Qualité et couverture

En arrivant au CEPIAD, les usagers reçoivent un accueil de qualité et des informations sur leur prise en charge. Ils ont alors une évaluation globale et un suivi médico-social. Par contre, le suivi régulier n’est pas effectif pour tous les patients, puisqu’il privilégie les patients sous méthadone ou dépistés positifs au VIH. L’accompagnement psychologique, quant à lui, a été très peu sollicité. Enfin, les conditions d’attente, l’intimité, la sécurité et la continuité des soins ne sont pas optimales.

La prévention des risques de contamination virales VIH et hépatites passe par les groupes de parole de réduction des risques et la connaissance de son statut sérologique.
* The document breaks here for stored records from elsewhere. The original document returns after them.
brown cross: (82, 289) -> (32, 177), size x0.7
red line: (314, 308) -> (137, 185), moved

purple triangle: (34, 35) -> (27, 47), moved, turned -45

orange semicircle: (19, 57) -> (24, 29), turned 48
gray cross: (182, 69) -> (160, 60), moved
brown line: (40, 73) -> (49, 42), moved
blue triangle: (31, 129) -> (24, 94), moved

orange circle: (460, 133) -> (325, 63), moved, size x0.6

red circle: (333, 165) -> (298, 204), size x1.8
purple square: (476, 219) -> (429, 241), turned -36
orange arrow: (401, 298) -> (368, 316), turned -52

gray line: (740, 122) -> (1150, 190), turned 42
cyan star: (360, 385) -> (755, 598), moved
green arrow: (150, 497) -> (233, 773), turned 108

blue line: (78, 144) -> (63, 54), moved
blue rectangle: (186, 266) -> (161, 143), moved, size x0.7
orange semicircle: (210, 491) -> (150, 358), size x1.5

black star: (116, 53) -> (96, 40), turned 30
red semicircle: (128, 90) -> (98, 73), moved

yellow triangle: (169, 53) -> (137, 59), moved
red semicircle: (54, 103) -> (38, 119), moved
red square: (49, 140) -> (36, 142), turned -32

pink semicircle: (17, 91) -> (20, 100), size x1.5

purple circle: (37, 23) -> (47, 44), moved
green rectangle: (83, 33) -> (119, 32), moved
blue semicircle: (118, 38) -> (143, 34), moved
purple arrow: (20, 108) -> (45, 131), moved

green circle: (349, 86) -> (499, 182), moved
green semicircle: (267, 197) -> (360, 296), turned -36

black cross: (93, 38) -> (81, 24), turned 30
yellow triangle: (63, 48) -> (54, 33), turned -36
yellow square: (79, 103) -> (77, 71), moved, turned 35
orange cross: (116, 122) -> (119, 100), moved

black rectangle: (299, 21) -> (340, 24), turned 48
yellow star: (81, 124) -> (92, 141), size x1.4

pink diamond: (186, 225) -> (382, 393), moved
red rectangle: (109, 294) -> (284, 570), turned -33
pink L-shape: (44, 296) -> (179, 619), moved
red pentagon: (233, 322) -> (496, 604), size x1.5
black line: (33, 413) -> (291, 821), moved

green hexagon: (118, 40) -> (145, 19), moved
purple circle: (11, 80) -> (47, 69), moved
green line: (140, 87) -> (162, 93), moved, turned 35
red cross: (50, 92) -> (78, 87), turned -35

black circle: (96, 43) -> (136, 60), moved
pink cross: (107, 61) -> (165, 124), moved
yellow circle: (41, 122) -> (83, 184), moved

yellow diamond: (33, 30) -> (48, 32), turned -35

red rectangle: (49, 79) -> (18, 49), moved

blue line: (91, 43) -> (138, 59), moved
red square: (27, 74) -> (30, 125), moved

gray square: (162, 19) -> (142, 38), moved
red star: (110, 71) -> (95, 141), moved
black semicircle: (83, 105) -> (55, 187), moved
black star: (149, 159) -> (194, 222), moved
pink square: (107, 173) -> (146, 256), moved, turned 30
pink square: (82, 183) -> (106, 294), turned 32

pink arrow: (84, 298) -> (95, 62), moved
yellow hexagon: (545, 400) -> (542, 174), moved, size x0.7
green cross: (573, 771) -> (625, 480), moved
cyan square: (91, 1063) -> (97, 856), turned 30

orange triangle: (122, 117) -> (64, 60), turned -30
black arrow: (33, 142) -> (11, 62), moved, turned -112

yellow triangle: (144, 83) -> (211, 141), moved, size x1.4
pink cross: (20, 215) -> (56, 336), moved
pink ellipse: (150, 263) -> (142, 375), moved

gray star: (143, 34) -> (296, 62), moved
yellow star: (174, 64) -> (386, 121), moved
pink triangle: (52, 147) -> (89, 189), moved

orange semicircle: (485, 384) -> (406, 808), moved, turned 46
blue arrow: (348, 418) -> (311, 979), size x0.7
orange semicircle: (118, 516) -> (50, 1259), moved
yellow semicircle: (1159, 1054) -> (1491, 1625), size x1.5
La monotonie d’animation de ces groupes ainsi que le résultat pas toujours communiqué au patient sont des faiblesses pour le CEPIAD. De plus, la connaissance des droits et devoirs et l’expression des usagers pourraient être mieux développées. Bien que le CEPIAD offre une

activité de convivialité ou d’autonomisation par jour, les usagers souhaitent plus de diversité avec notamment des cours d’informatique et de français.

L’amélioration de la situation sanitaire et sociale des usagers et la réduction de la consommation de drogues n’a pas été étudiée car les évaluations ont eu lieu après notre étude. Toutefois, l’enquête de satisfaction révèle qu’une partie des usagers a arrêté la consommation de drogues injectables (au moins cinq). De plus, le programme méthadone qui compte 57 patients à son actif, est un outil efficace pour réduire cette consommation. Le programme méthadone est un sujet particulièrement débattu entre usagers que ce soit au sujet de la date d’inclusion ou encore de la liste d’attente. Les patients qui le suivent demandent plus de souplesse, notamment dans les horaires ainsi que dans la possibilité d’emport à domicile.

Le CEPIAD a touché 512 usagers en dehors de sa structure sur une année, mais les injecteurs (48) régulièrement touchés sont peu nombreux (huit). Le centre a entrepris des actions pour approcher les consommateurs en prison et pour continuer le suivi des usagers incarcérés.

Acceptabilité

L’enquête de satisfaction a permis de révéler ce dont les usagers sont satisfaits et les services pour lesquels, ils le sont moins. L’amélioration de la situation familiale est mise en avant tandis que la réinsertion professionnelle reste un sujet qui préoccupe les patients. En effet, les activités d’autonomisation démarrent doucement et les actions entreprises avec des partenaires extérieurs n’ont pas encore abouti. De plus, des consommateurs de drogues non patients se rendent au CEPIAD pour participer aux activités de convivialité ; le CEPIAD n’est donc pas qu’une porte d’entrée pour patients. Lors du partage de l’analyse de l’enquête avec les usagers, ils ont exprimé leur envie de participer plus au fonctionnement du centre et se demandent quand aura lieu la prochaine enquête de satisfaction. Ils aimeraient que le CEPIAD encourage davantage les patients non actifs à participer aux activités de convivialité.

Faisabilité

Le projet du CEPIAD est faisable grâce à des partenaires financiers et institutionnels et grâce au travail de l’équipe de terrain mené depuis 2011. En effet, les usagers révèlent, pour la grande majorité, qu’ils connaissent l’équipe de terrain et qu’ils viennent au CEPIAD en partie grâce à elle.

L’indisponibilité des traitements anti-tuberculeux et antirétroviral au centre ne permet pas un suivi optimal des patients. De plus, l’exploitation des sources de données passe

principalement par l’identifiant de l’usager. Or celui-ci n’est actuellement pas assez harmonisé entre l’identifiant patient et celui que possède l’équipe de terrain.

La formation de ses professionnels médico-sociaux est un facteur de réussite du centre. La formation en réduction des risques et en addictologie n’est pas encore effective pour tous. Le CEPIAD est également un lieu de recherche, ce dont cette étude d’évaluation peut témoigner, ayant pour but d’améliorer la prise en charge des personnes présentant des addictions.

Durabilité

La notion de durabilité pour le CEPIAD passe par deux critères : la disponibilité des financements et ressources humaines et les besoins de la cible. Les financements du CEPIAD, qui permettent notamment la gratuité des services, sont assurés jusqu’en 2017. Quant aux besoins, presque un septième de la population ciblée a été touchée, les futurs patients sont donc aux portes du CEPIAD.